Action item - Please output only the lines running from the one that contains "rimera introducción de" through the last line of the data below, exactly as they stand, with no pictures.
** Opening Records block **
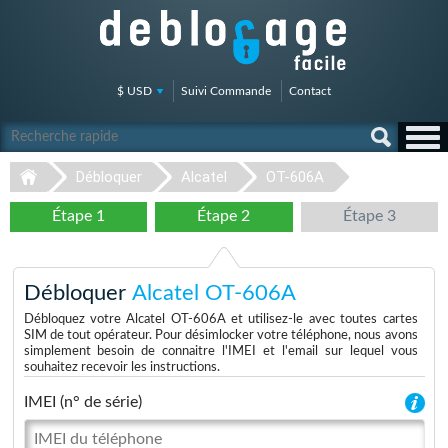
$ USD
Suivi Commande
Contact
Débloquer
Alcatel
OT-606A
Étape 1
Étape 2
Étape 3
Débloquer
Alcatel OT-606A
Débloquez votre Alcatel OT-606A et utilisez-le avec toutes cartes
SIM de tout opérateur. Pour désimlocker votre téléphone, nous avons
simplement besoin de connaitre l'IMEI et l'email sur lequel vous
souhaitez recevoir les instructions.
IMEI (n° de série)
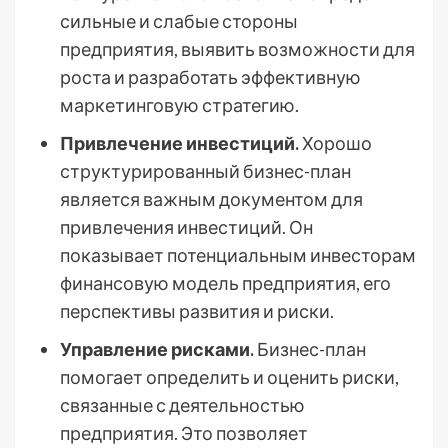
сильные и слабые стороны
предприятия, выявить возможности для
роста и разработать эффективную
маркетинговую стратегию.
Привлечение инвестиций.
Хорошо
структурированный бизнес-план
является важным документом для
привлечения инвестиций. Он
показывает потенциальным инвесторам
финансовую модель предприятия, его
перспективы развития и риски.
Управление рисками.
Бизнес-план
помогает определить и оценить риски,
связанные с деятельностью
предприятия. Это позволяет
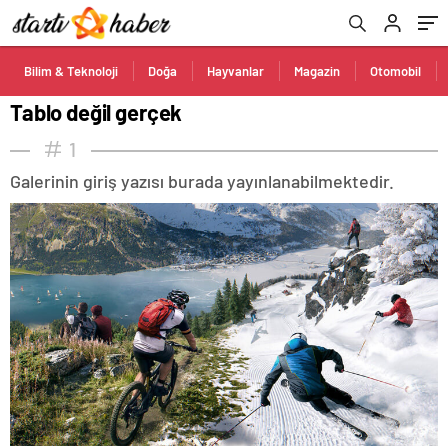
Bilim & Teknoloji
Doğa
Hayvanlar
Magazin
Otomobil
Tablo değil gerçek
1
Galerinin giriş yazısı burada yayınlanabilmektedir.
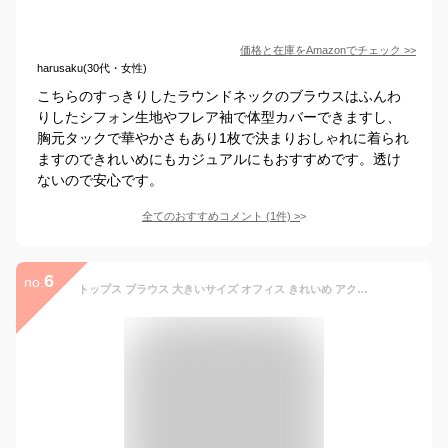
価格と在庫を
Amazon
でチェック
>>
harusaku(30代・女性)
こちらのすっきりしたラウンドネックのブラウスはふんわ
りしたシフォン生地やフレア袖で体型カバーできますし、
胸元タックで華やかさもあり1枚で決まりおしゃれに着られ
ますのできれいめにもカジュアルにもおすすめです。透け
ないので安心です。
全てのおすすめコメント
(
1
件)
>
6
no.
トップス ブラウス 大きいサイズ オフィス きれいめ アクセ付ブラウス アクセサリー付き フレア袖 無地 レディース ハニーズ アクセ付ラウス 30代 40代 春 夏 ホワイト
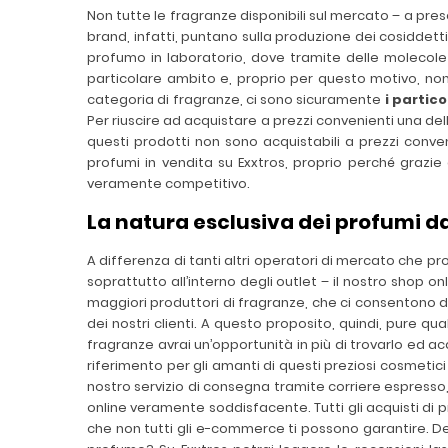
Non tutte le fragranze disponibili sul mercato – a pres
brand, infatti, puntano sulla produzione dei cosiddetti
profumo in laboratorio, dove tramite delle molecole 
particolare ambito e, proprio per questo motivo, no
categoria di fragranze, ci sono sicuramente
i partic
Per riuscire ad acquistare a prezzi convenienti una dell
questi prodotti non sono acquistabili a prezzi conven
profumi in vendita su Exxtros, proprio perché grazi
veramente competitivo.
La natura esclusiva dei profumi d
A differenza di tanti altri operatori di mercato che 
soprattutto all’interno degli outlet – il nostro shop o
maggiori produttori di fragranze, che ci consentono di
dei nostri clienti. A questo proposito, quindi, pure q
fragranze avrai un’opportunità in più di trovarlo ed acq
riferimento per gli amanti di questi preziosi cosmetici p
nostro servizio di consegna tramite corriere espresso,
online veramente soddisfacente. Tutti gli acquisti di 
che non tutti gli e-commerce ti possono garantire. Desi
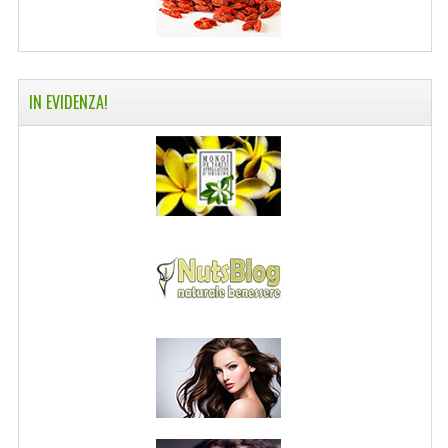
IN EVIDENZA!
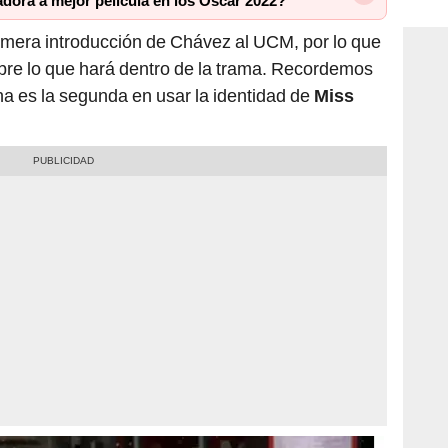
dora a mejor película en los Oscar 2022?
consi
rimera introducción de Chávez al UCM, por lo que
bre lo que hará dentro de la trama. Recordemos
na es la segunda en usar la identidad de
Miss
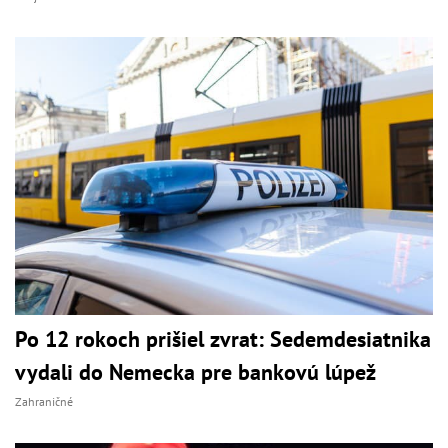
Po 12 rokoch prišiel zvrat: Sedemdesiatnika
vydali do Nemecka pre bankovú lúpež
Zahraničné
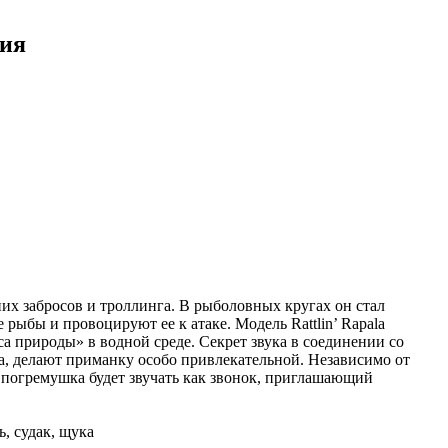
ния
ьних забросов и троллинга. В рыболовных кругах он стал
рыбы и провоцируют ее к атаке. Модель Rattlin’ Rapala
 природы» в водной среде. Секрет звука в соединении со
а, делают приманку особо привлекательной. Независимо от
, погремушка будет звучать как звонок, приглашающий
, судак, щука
** Closing Records block **
Written answer -
rimera introducción de Chávez al UCM, por lo que
bre lo que hará dentro de la trama. Recordemos
na es la segunda en usar la identidad de
Miss
Po 12 rokoch prišiel zvrat: Sedemdesiatnika
vydali do Nemecka pre bankovú lúpež
Zahraničné
ния
ьних забросов и троллинга. В рыболовных кругах он стал
рыбы и провоцируют ее к атаке. Модель Rattlin’ Rapala
 природы» в водной среде. Секрет звука в соединении со
а, делают приманку особо привлекательной. Независимо от
, погремушка будет звучать как звонок, приглашающий
, судак, щука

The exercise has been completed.